“Brexit is complicated but UK remains extraordinary for scientists”

“Brexit is complicated but UK remains extraordinary for scientists”

The president of the PARSUK association, Diogo Martins, conceded that ‘Brexit’ has made the United Kingdom less attractive to scientists and researchers, although it continues to offer “extraordinary” conditions.

“If I were a Portuguese researcher or researcher from outside the UK and I knew what was happening, not only in research, but also about the rights of European citizens, I would probably not put the UK first”, he Lusa Agency as director of the Association of Portuguese Researchers and Students in the United Kingdom.

This trained doctor reacted to news of the United Kingdom’s difficulty in attracting top researchers to the country after leaving the European Union (EU) and the end of freedom of movement.

In November, New Scientist magazine revealed that a special visa program for Nobel laureates and other science, engineering, humanities and medicine laureates failed to attract any applicants.

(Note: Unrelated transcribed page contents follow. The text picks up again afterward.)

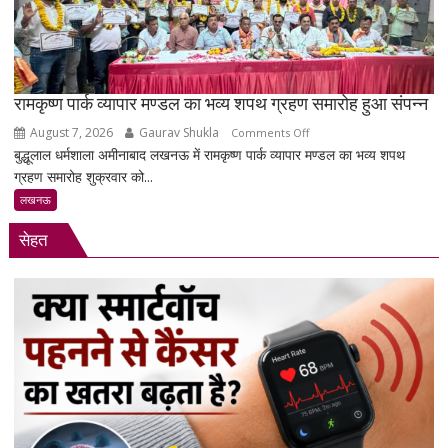
नशा’,
रोजगार
को
लेकर
सरकार
रामकृष्ण पार्क व्यापार मण्डल का भव्य शपथ ग्रहण समारोह हुआ संपन्न
पर
August 7, 2026
Gaurav Shukla
on
Comments Off
साधा
बुद्धूलाल धर्मशाला अमीनाबाद लखनऊ में रामकृष्ण पार्क व्यापार मण्डल का भव्य शपथ
रामकृष्ण
निशाना
ग्रहण समारोह शुक्रवार को...
पार्क
व्यापार
लखनऊ
मण्डल
सेहत
का
भव्य
शपथ
ग्रहण
समारोह
हुआ
संपन्न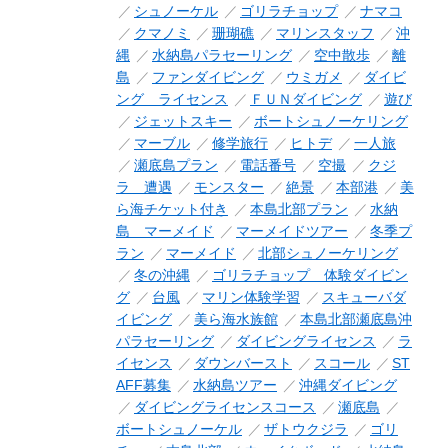
シュノーケル
ゴリラチョップ
ナマコ
クマノミ
珊瑚礁
マリンスタッフ
沖
縄
水納島パラセーリング
空中散歩
離
島
ファンダイビング
ウミガメ
ダイビ
ング ライセンス
ＦＵＮダイビング
遊び
ジェットスキー
ボートシュノーケリング
マーブル
修学旅行
ヒトデ
一人旅
瀬底島プラン
電話番号
空撮
クジ
ラ 遭遇
モンスター
絶景
本部港
美
ら海チケット付き
本島北部プラン
水納
島 マーメイド
マーメイドツアー
冬季プ
ラン
マーメイド
北部シュノーケリング
冬の沖縄
ゴリラチョップ 体験ダイビン
グ
台風
マリン体験学習
スキューバダ
イビング
美ら海水族館
本島北部瀬底島沖
パラセーリング
ダイビングライセンス
ラ
イセンス
ダウンバースト
スコール
ST
AFF募集
水納島ツアー
沖縄ダイビング
ダイビングライセンスコース
瀬底島
ボートシュノーケル
ザトウクジラ
ゴリ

Unlike the normal immigration system for scientists, there is no requirement for a Global Talent Visa such as having already received a UK funding grant or a job offer from a UK organisation.

PARSUK is currently conducting a study on the benefits of mobility of European scientists in the UK, the results of which are yet to be completed.

However, Diogo Martins was a co-signer of an article in the journal Nature in April with other associations of scientists expressing concerns about the impact of ‘Brexit’ on research.

Horizon Europe stagnates in talks for the UK’s access to the EU research funding program and is delaying considering exchanging leading scientists to the UK for another European country.

“It doesn’t surprise me that the British government has taken this approach to attract a top-qualified diaspora. Which doesn’t surprise me,” said the Portuguese, who worked for the Wellcome Trust Foundation while doing her PhD at the London School of Hygiene and Medicine. does, that is the result.

According to Martins, “the academic community is a mobile, intelligent community”, who may have realized that the cost-benefit ratio of moving to the UK is “not so clear”.

“For a person to demonstrate that he is a top researcher, he has to demonstrate it in a very detailed way. I think it is a heavy thing. If you are a top researcher and you have the opportunity to go to Germany or America There is a very quick offer, so you are not going to complicate your life unless you pay very well.Here they pay well,but compare it to places like Switzerland,USA or Australia cannot be done from

Nevertheless, he insisted, the United Kingdom, where he had moved six years earlier, “remains a top destination and place of choice for work”, where scientific institutions have attempted to adapt to the new political context. .

“There is an extraordinary work culture, an extraordinary diversity of international cultures and acceptance of extraordinary career opportunities. This is a reference site, and I will never stop recommending people to come. But it is harder than it was six years ago. “

PARSUK will hold its 15th Annual Meeting in London on 4 June, this time dedicated to the social value of science, which will be attended by the Minister of Science, Technology and Higher Education, Elvira Fortunato.